In a disciplinary opinion last November, the S.C. Supreme Court publicly reprimanded a family court lawyer for issuing subpoenas without notice to the other side. In civil cases, including the family court, Rule 45 of the Rules of Civil Procedure require that a party provide notice to the other side when a subpoena is issued, and again if materials issued are provided prior to the court date to which they were subpoenaed. In a civil case, subpoenas can be issued under the signature of the attorney, whereas in criminal cases a subpoena must be signed by a clerk or judge.
Other Disciplinary Opinions Re Subpoenas
I have not found many examples of attorneys who have been disciplined for abuse of the subpoena power. In 2007, a magistrate (usually not an attorney) was disciplined for sending a subpoena titled “South Carolina Family Court” with a case number to obtain information for his son-in-law following a hearing in family court. The case was over, there was no court date or case to subpoena the documents to, and the subpoena was faxed with a cover sheet from the magistrate’s office. The magistrate was suspended for 60 days, not necessarily for issuing the subpoena but for using his judicial position for the benefit of his son-in-law.

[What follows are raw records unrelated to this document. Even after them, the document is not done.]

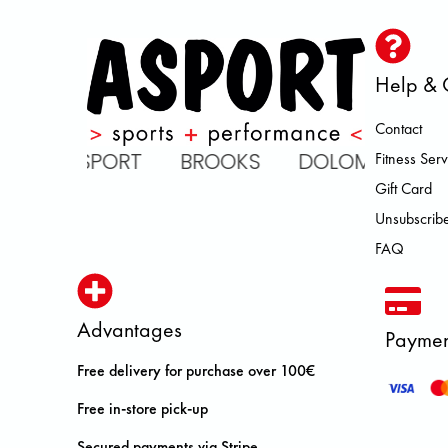
Help & 
Contact
 ASPORT BROOKS DOLOMITE FJA
Fitness Serv
Gift Card
Unsubscribe
FAQ
Advantages
Paymen
Free delivery for purchase over 100€
Free in-store pick-up
Secured payments via Stripe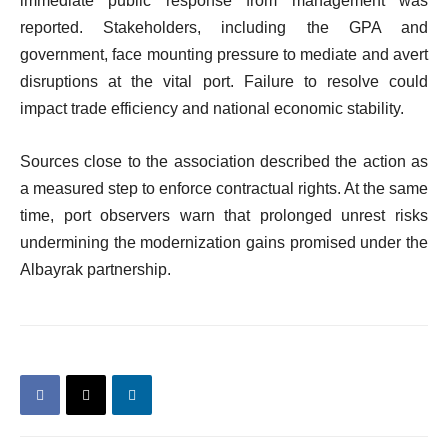
immediate public response from management was
reported. Stakeholders, including the GPA and
government, face mounting pressure to mediate and avert
disruptions at the vital port. Failure to resolve could
impact trade efficiency and national economic stability.
Sources close to the association described the action as
a measured step to enforce contractual rights. At the same
time, port observers warn that prolonged unrest risks
undermining the modernization gains promised under the
Albayrak partnership.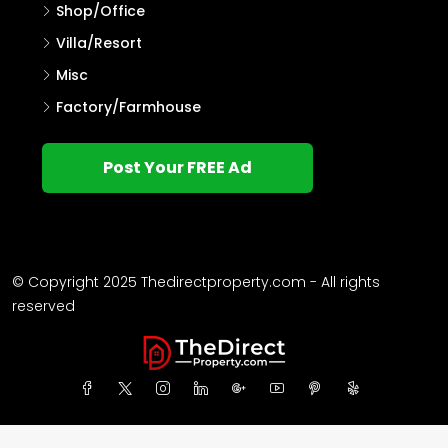
Shop/Office
Villa/Resort
Misc
Factory/Farmhouse
Post Your FREE Ad
© Copyright 2025 Thedirectproperty.com - All rights
reserved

In 2006, a lawyer was disciplined when her paralegal, at the lawyer’s instruction, drafted and served a subpoena on a bank when there was no pending court case.
There are no disciplinary opinions addressing prosecutors’ abuse of the subpoena power, however. In state court criminal cases, a subpoena must be signed by the clerk or a judge and cannot be issued under the attorneys’ signature. The attorney is not required to provide notice to the other side as they are under the civil rules and in federal court. A subpoena cannot be served on a witness who lives out of state unless a special set of rules are complied with that require 1) an order from a local judge that the witness is material to the case; and 2) a subpoena served on the witness after the opportunity for a hearing in their home state.
The Double Standard
As long as I have been practicing law, prosecutors and police in S.C. have been violating the rules for criminal subpoenas with impunity. I know of one case where a local attorney reported the Horry County Solicitor’s Office for 1) subpoenaing witnesses to appear at the solicitor’s office conference room for interviews when there was no court scheduled; 2) changing the subpoena form to further emphasize that the Court would punish them if they did not appear at the Solicitor’s Office pursuant to the subpoena; 3) keeping clerk of court signature stamps in their desks so they would not have to walk next door to get a subpoena signed; 4) attempting to use evidence obtained from subpoenas that were issued by law enforcement before there was a pending case; and 5) issued subpoenas to out of state witnesses without following the requirements of the statute cited above.
Despite forwarding copies of the illegal subpoenas and a transcript where the former circuit solicitor acknowledged, under oath, his office’s illegal subpoena practices, disciplinary counsel summarily dismissed the complaint with a letter to the local attorney informing them that there was no misconduct found.
I may be cynical, but I feel confident that if myself or any other criminal defense lawyer were to subpoena witnesses to our office, make changes to the wording of a subpoena, stamp a subpoena in our office with a clerk of court’s signature stamp, attempt to use evidence obtained by an illegal subpoena, or issue an illegal subpoena to an out of state witness, we would be disciplined.
The double standard that the appellate courts and ODC apply to lawyer-prosecutors needs to change. I invite ODC to please level the playing field and stop protecting prosecutors who do not follow the rules. I will not subpoena witnesses to my office or otherwise issue illegal subpoenas because, like most attorneys, I believe in the rule of law and I believe that there are very good reasons for the rules that govern lawyers. The lawyers out there that will violate the rules when it benefits them are surely deterred to some extent by disciplinary opinions such as the one discussed here. Unless you are a prosecutor, of course.